(Dataset entries)
***
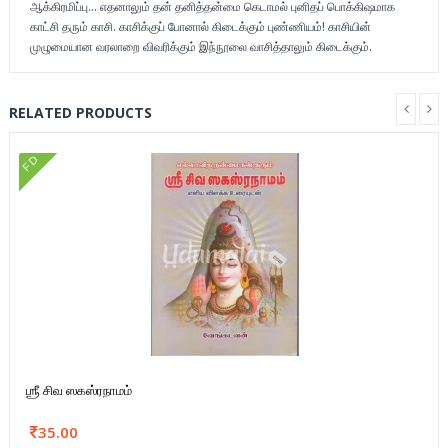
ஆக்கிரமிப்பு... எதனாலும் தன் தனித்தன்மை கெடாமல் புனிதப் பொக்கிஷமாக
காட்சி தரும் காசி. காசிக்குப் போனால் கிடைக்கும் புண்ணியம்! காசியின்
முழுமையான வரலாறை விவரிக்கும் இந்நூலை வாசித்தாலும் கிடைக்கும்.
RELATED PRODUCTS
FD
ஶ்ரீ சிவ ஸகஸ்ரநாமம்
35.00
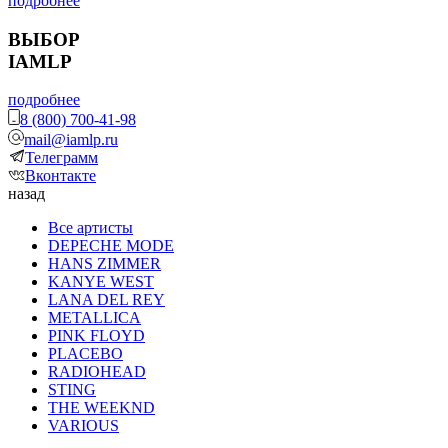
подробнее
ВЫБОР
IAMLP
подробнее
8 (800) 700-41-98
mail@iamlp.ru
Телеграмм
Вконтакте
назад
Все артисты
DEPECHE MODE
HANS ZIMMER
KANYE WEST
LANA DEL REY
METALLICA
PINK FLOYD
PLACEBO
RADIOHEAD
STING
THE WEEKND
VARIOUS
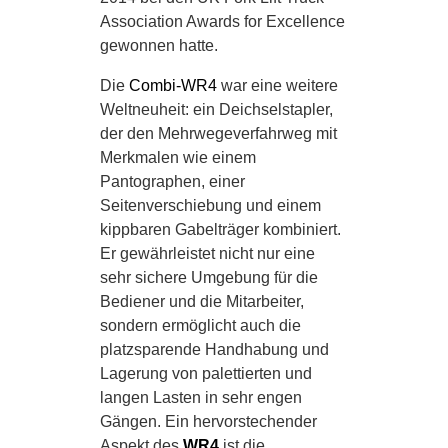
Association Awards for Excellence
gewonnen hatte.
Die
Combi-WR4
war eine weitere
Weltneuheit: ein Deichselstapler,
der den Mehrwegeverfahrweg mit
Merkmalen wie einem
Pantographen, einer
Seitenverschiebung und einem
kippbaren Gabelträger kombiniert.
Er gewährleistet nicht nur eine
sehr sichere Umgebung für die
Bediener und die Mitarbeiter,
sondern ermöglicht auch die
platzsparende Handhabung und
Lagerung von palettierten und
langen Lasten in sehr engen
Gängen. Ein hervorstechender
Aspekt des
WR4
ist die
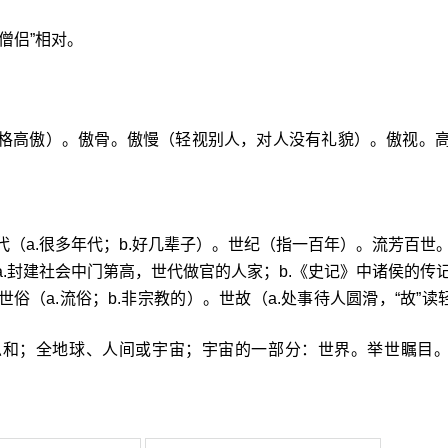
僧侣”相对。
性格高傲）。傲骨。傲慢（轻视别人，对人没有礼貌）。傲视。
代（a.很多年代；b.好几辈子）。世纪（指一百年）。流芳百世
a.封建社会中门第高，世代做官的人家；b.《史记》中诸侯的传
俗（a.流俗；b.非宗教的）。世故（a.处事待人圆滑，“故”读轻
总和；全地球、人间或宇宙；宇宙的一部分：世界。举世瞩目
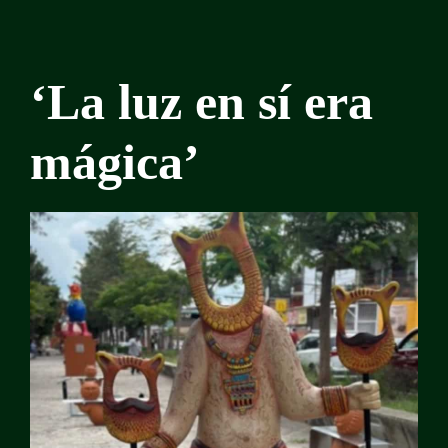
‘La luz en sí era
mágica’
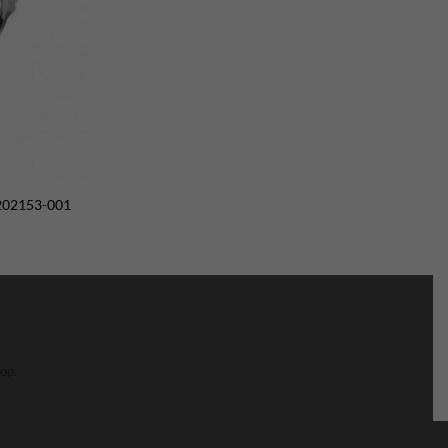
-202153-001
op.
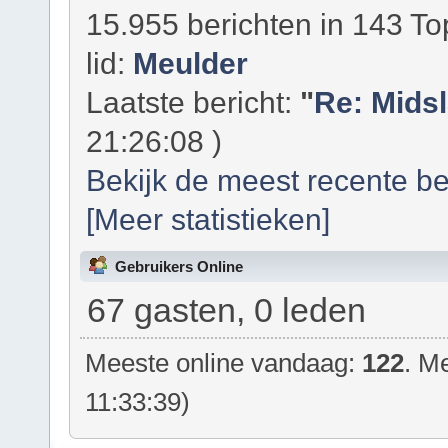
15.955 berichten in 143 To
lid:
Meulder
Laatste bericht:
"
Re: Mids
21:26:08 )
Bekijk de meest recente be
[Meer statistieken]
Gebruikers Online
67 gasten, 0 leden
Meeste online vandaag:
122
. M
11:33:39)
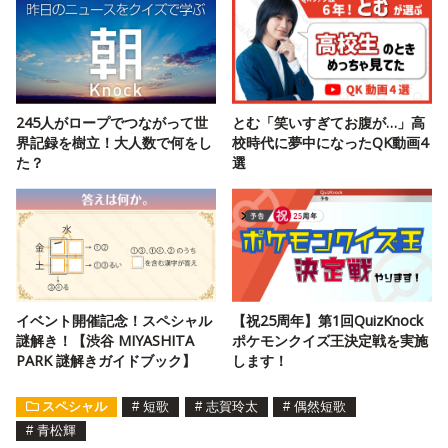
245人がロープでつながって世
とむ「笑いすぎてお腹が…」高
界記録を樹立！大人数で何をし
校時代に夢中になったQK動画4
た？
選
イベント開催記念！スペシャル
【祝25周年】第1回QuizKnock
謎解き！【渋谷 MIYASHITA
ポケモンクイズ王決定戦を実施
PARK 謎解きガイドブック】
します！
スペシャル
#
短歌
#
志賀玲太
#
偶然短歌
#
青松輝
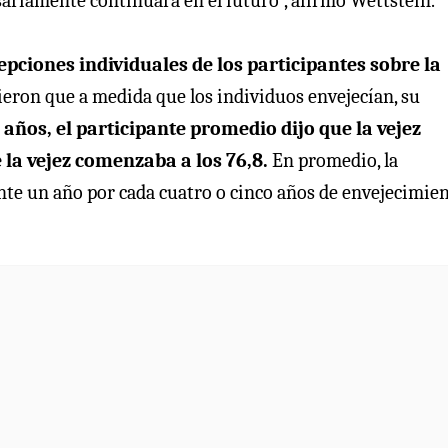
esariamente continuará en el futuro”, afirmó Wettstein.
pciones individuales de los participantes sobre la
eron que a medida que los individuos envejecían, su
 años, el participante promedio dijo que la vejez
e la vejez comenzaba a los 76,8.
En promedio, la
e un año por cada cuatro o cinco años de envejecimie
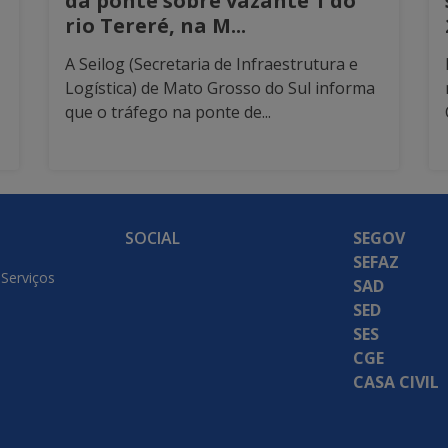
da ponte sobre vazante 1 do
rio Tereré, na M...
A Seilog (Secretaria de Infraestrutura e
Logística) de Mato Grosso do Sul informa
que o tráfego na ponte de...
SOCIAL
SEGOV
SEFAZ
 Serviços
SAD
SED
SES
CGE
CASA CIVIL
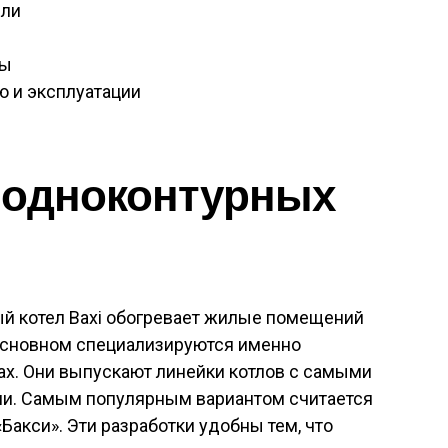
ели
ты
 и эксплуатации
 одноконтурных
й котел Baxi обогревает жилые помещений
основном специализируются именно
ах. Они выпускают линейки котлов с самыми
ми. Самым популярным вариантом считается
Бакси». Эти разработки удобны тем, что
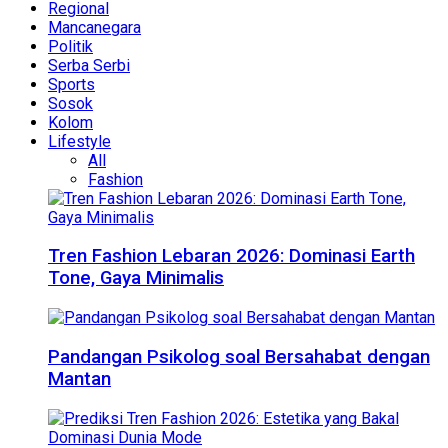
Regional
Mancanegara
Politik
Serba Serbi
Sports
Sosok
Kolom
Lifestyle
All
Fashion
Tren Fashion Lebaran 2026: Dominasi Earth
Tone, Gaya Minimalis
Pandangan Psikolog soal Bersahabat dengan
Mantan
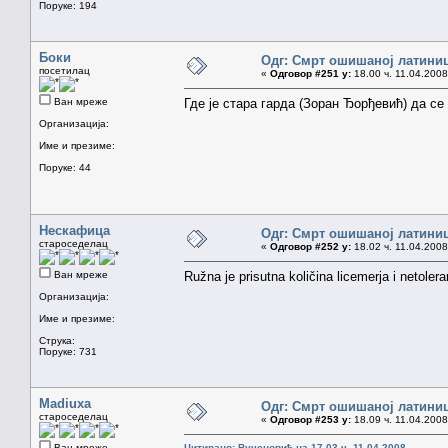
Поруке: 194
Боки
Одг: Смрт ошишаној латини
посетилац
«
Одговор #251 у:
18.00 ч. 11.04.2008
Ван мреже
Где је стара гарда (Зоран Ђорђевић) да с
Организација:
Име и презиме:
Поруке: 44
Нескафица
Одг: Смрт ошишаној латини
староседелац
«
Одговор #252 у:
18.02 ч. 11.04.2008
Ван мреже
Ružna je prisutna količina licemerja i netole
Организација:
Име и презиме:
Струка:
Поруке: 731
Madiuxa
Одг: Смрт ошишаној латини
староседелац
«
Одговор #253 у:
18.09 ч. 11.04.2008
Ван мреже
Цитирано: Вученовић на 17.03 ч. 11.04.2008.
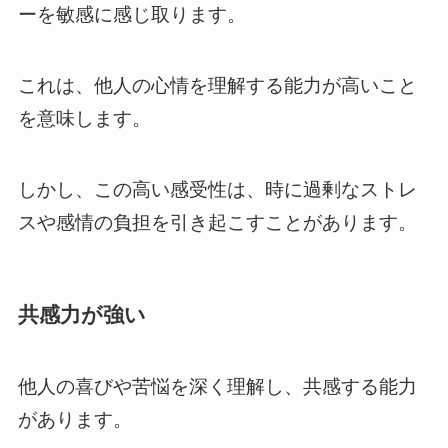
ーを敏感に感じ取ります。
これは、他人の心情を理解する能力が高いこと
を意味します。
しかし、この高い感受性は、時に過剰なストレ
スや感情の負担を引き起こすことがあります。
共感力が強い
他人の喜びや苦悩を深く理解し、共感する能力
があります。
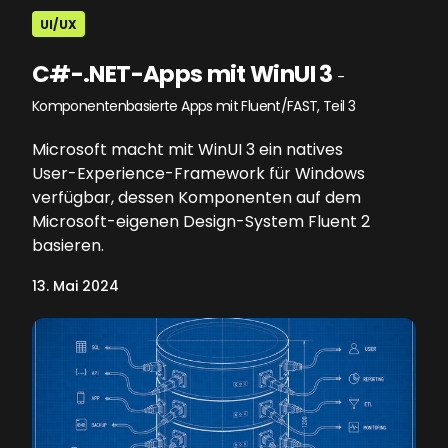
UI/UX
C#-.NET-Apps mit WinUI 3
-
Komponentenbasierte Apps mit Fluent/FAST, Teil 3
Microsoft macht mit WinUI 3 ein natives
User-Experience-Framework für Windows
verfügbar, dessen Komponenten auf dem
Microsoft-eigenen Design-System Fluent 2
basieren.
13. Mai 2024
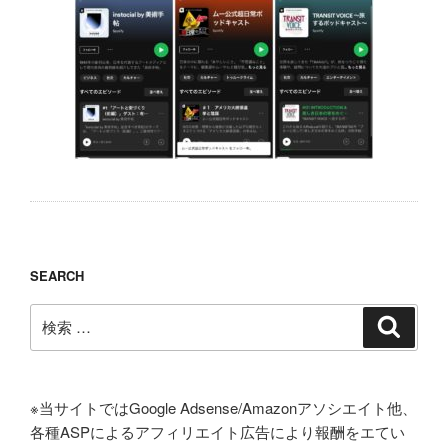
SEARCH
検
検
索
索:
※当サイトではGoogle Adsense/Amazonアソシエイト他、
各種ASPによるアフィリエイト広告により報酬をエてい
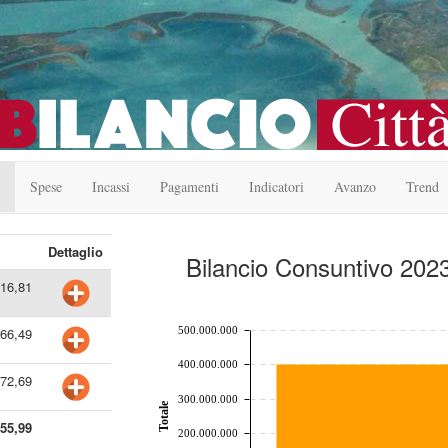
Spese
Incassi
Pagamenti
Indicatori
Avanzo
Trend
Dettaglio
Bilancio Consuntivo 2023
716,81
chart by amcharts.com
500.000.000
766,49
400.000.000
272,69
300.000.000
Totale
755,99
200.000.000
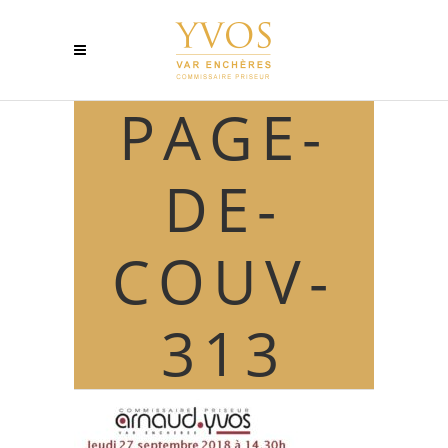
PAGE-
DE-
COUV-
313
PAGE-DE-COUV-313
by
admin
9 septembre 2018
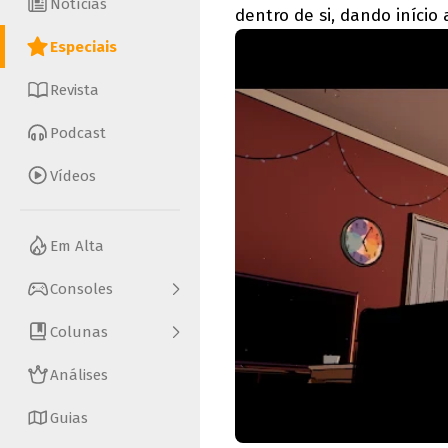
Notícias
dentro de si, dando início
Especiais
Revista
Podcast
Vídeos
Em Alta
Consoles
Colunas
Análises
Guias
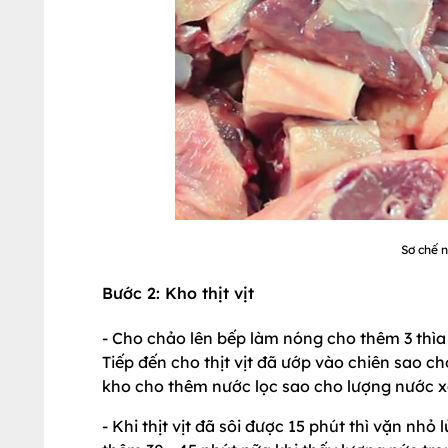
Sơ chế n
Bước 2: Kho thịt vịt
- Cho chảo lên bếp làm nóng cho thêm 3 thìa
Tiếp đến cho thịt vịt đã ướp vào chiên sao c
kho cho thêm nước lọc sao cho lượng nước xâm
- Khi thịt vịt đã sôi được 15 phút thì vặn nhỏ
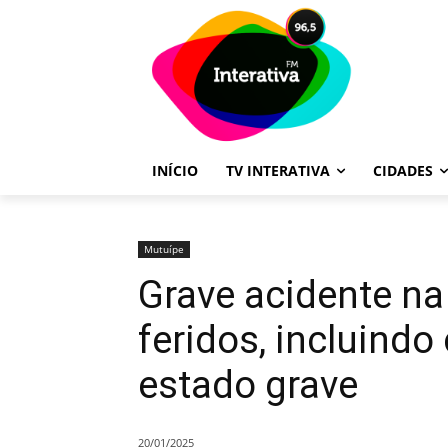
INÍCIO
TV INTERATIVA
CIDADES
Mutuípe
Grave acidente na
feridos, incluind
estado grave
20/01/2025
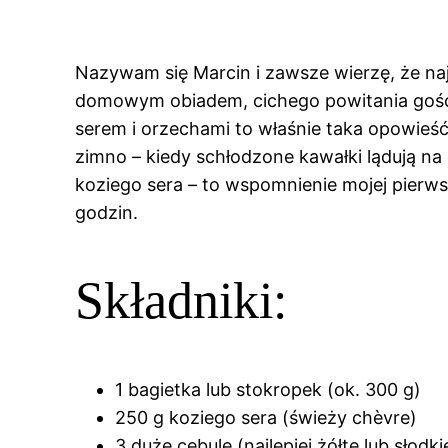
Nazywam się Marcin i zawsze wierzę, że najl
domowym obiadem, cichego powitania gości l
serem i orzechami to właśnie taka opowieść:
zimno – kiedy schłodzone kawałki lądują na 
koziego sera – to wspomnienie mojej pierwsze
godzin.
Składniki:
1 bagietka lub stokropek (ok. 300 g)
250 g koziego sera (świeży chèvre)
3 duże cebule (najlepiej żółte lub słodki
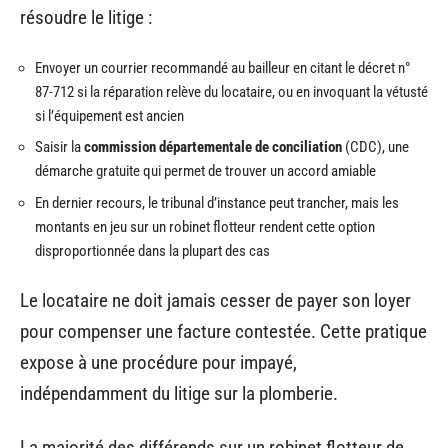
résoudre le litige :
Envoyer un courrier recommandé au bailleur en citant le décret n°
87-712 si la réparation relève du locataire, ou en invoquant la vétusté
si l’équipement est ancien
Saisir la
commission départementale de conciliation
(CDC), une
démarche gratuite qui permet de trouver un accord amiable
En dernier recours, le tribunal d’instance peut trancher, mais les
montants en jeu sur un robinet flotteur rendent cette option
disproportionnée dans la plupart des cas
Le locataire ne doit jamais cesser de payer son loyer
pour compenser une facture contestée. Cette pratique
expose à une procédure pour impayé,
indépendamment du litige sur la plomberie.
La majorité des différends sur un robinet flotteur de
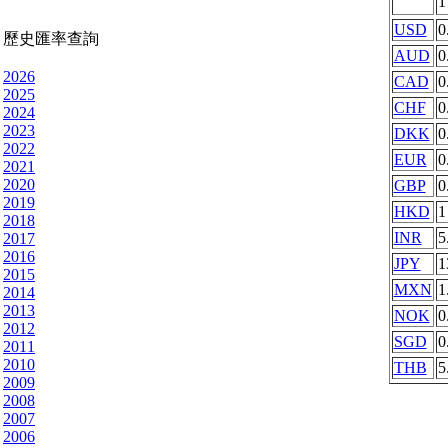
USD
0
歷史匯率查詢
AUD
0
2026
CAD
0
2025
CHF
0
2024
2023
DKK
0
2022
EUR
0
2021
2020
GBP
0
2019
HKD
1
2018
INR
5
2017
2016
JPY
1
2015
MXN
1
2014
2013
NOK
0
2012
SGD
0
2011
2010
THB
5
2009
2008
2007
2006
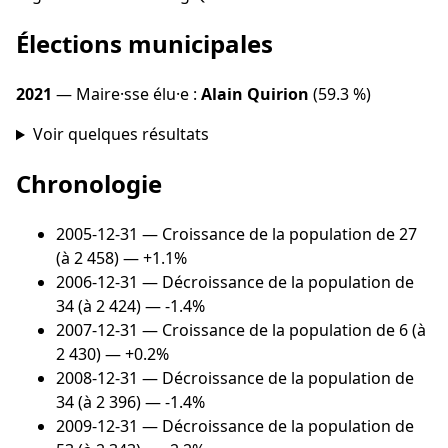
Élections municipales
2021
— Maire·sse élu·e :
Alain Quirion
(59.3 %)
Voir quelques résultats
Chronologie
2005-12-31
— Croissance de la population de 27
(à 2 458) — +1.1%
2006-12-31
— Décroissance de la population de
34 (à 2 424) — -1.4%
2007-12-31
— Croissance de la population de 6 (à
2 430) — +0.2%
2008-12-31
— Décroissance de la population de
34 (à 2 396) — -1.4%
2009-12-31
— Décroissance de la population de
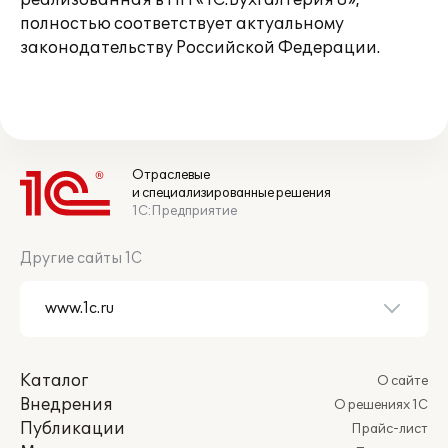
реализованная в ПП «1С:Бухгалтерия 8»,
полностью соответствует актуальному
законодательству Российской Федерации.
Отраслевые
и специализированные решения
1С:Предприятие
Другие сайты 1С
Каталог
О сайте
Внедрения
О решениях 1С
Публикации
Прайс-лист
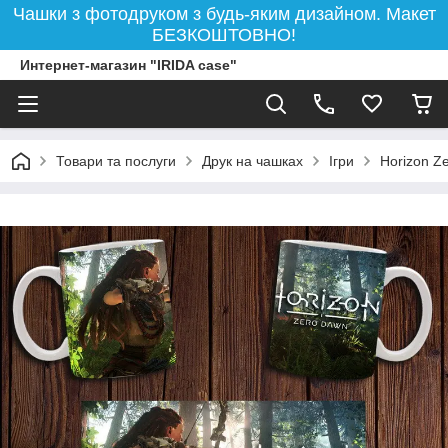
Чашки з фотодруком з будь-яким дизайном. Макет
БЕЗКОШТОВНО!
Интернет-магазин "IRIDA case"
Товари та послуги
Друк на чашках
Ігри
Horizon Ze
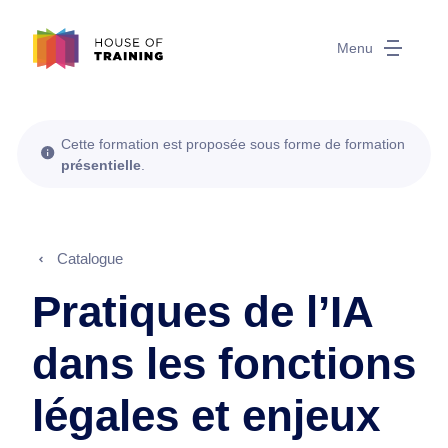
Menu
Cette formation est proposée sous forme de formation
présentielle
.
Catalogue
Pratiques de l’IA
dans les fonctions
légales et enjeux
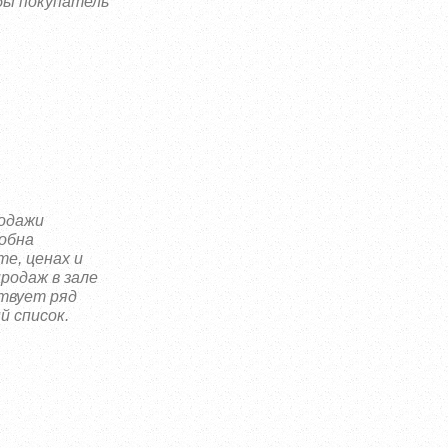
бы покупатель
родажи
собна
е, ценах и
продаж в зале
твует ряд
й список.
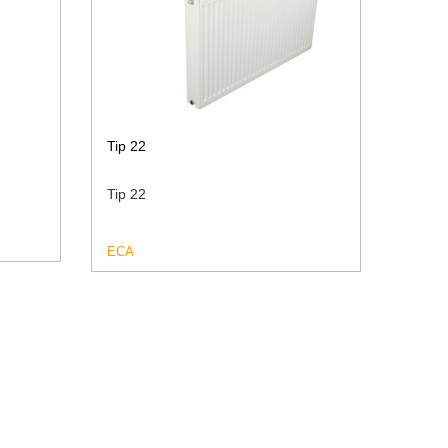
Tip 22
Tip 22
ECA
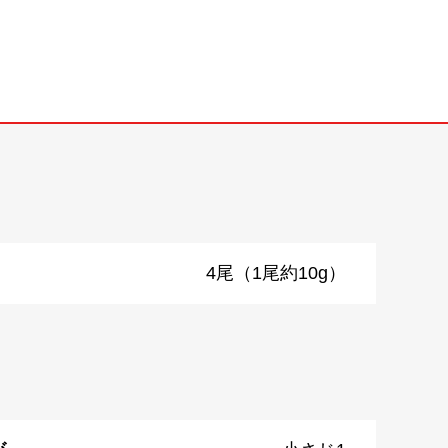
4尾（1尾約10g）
***
— Exercise brief —
Every line from the one holding "résoudre le litige" through the final line of the data above is to be reproduced exactly, both ends included, with the pictures left out.

— Answer to the exercise —
résoudre le litige :
Envoyer un courrier recommandé au bailleur en citant le décret n°
87-712 si la réparation relève du locataire, ou en invoquant la vétusté
si l’équipement est ancien
Saisir la
commission départementale de conciliation
(CDC), une
démarche gratuite qui permet de trouver un accord amiable
En dernier recours, le tribunal d’instance peut trancher, mais les
montants en jeu sur un robinet flotteur rendent cette option
disproportionnée dans la plupart des cas
Le locataire ne doit jamais cesser de payer son loyer
pour compenser une facture contestée. Cette pratique
expose à une procédure pour impayé,
indépendamment du litige sur la plomberie.
La majorité des différends sur un robinet flotteur de
USD
0
歷史匯率查詢
AUD
0
2026
CAD
0
2025
CHF
0
2024
2023
DKK
0
2022
EUR
0
2021
2020
GBP
0
2019
HKD
1
2018
INR
5
2017
2016
JPY
1
2015
MXN
1
2014
2013
NOK
0
2012
SGD
0
2011
2010
THB
5
2009
2008
2007
2006
Élections municipales
2021
— Maire·sse élu·e :
Alain Quirion
(59.3 %)
Voir quelques résultats
Chronologie
2005-12-31
— Croissance de la population de 27
(à 2 458) — +1.1%
2006-12-31
— Décroissance de la population de
34 (à 2 424) — -1.4%
2007-12-31
— Croissance de la population de 6 (à
2 430) — +0.2%
2008-12-31
— Décroissance de la population de
34 (à 2 396) — -1.4%
2009-12-31
— Décroissance de la population de
реализованная в ПП «1С:Бухгалтерия 8»,
полностью соответствует актуальному
законодательству Российской Федерации.
Отраслевые
и специализированные решения
1С:Предприятие
Другие сайты 1С
Каталог
О сайте
Внедрения
О решениях 1С
Публикации
Прайс-лист
Чашки з фотодруком з будь-яким дизайном. Макет
БЕЗКОШТОВНО!
Интернет-магазин "IRIDA case"
Товари та послуги
Друк на чашках
Ігри
Horizon Ze
Menu
Cette formation est proposée sous forme de formation
présentielle
.
Catalogue
Pratiques de l’IA
dans les fonctions
légales et enjeux
бы покупатель
родажи
собна
е, ценах и
продаж в зале
твует ряд
й список.
Tip 22
Tip 22
ECA
4尾（1尾約10g）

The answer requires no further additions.